O ministro Flávio Dino, do Supremo Tribunal Federal (STF), deu prazo de cinco dias para o Senado e o senador Carlos Viana (Podemos-MG) se manifestarem sobre suspeitas envolvendo o repasse de R$ 3,6 milhões em emendas parlamentares à Fundação Oasis, ligada à Igreja Batista da Lagoinha, em Belo Horizonte.
A decisão foi tomada após representação dos deputados Pastor Henrique Vieira (Psol-RJ) e Rogério Correia (PT-MG), que apontam possíveis irregularidades na destinação dos recursos e questionam a atuação de Viana na condução de investigações no Congresso.
Segundo os parlamentares, o senador teria atuado para barrar apurações envolvendo a Igreja da Lagoinha enquanto presidia a Comissão Parlamentar de Inquérito (CPI) que investiga fraudes em benefícios do Instituto Nacional do Seguro Social (INSS).
Valores e destinos das emendas
De acordo com os documentos apresentados ao STF, os repasses ocorreram em três momentos distintos:
- R$ 1,5 milhão em 2019, por meio de emenda Pix à Prefeitura de Belo Horizonte com destinação à Fundação Oasis
- R$ 1,47 milhão em 2023 para unidade da fundação em Capim Branco, na região metropolitana
- R$ 650,9 mil em 2025, também direcionados à filial de Capim Branco
Os autores da ação sustentam que os repasses ocorreram de forma recorrente para uma entidade com vínculo com o parlamentar, o que levanta questionamentos sobre possível conflito de interesses.

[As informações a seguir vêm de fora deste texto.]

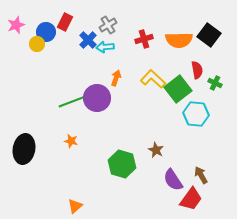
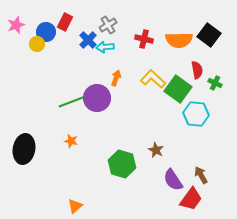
red cross: rotated 30 degrees clockwise
green square: rotated 16 degrees counterclockwise
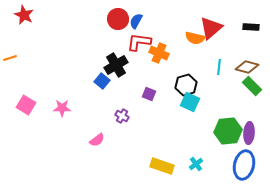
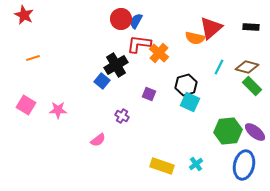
red circle: moved 3 px right
red L-shape: moved 2 px down
orange cross: rotated 18 degrees clockwise
orange line: moved 23 px right
cyan line: rotated 21 degrees clockwise
pink star: moved 4 px left, 2 px down
purple ellipse: moved 6 px right, 1 px up; rotated 55 degrees counterclockwise
pink semicircle: moved 1 px right
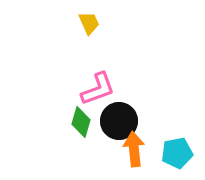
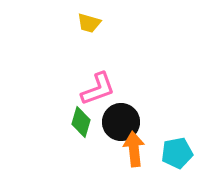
yellow trapezoid: rotated 130 degrees clockwise
black circle: moved 2 px right, 1 px down
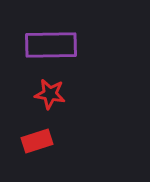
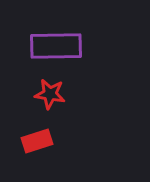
purple rectangle: moved 5 px right, 1 px down
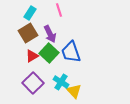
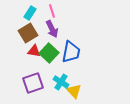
pink line: moved 7 px left, 1 px down
purple arrow: moved 2 px right, 5 px up
blue trapezoid: rotated 150 degrees counterclockwise
red triangle: moved 2 px right, 5 px up; rotated 40 degrees clockwise
purple square: rotated 25 degrees clockwise
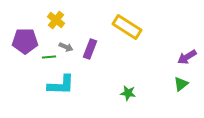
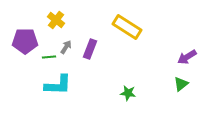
gray arrow: rotated 80 degrees counterclockwise
cyan L-shape: moved 3 px left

Ligação com investigação da CPI do INSS
A Igreja Batista da Lagoinha aparece no contexto das investigações da CPI do INSS, que apura suspeitas de fraudes em empréstimos consignados vinculados a benefícios previdenciários.
Um dos pontos citados é a relação entre o empresário Daniel Vorcaro, do Banco Master, e o ex-pastor da Lagoinha Fabiano Zattel, apontado como operador financeiro em esquemas investigados.
Dino cita decisão do STF sobre transparência
Relator de uma ação no Supremo que trata da transparência das emendas parlamentares, Flávio Dino afirmou que os fatos precisam ser esclarecidos para garantir o cumprimento das regras estabelecidas pela Corte.
Na decisão, o ministro menciona o acórdão de dezembro de 2022, que definiu critérios para rastreabilidade e publicidade no uso de recursos públicos oriundos de emendas.
Próximos passos
Com a notificação, o Senado e o senador Carlos Viana deverão apresentar explicações formais ao STF dentro do prazo estabelecido. A partir das respostas, o ministro poderá decidir sobre a continuidade da apuração no âmbito da Corte.